The bull's strongest argument is that the bar is lower than it appears: peer review is fallible and time-pressed, and "original" can mean novel combination rather than paradigm-shifting insight. This is plausible. Philosophy journals accept competent incremental work. The observer noted this explicitly: "the bar is 'an article' not 'a paradigm-shifting paper.'"
The bear's strongest argument is that the specific capability gap—deep argument evaluation versus text generation—may not close in 30 months. Current models hallucinate and produce superficially coherent but logically flawed reasoning. The reference class of AI capability predictions on 2-3 year horizons shows approximately 70% failure rate.
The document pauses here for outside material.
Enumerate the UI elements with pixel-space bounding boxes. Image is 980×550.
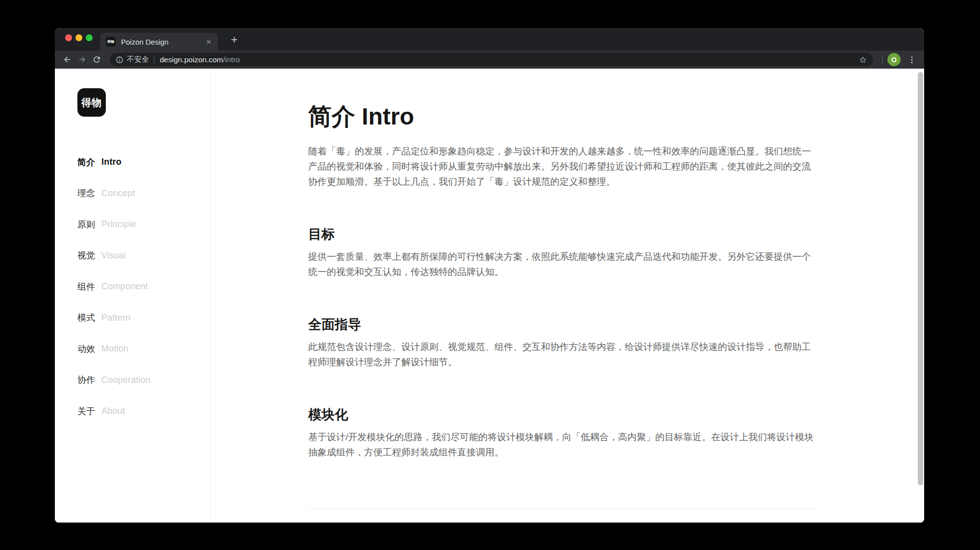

I landed at 38% because I believe the bar is lower than most bettors assume (favoring YES), but the timeline is genuinely tight (favoring NO). The market at 33% underweights the "lower bar" argument. The bull at 52% overweights capability trajectory acceleration without sufficient evidence.
+0.05 (38% - 33%). YES is undervalued.
Direction: YES Size: 1 mana Reasoning: Raw Kelly-lite calculation yields 0.15 mana, below the 1 mana minimum. The edge of 5% exceeds the 2% minimum threshold, so I take the minimum bet. This is a small conviction bet on capability surprises combined with a lower-than-expected acceptance bar.
Three ambiguities create resolution risk:
1. "Original" definition: If resolution requires genuinely novel philosophical insight rather than competent synthesis, my probability drops to ~25%. If it accepts novel combinations of existing ideas, it rises to ~45%.
2. "Prestigious" definition: If the market resolves on a lower-tier journal acceptance, YES becomes more likely. If it requires top-5 journals (Mind, Nous, JPhil, etc.), NO becomes more likely.
3. Disclosure requirement: If the market requires the journal to know the work is AI-generated, acceptance becomes harder. If it only requires capability regardless of disclosure, acceptance becomes easier.
I am betting through this ambiguity. The most likely resolution path is: a competent AI-assisted paper submitted without disclosure, accepted by a mid-tier prestigious journal, later revealed as AI-generated. This would likely count as YES.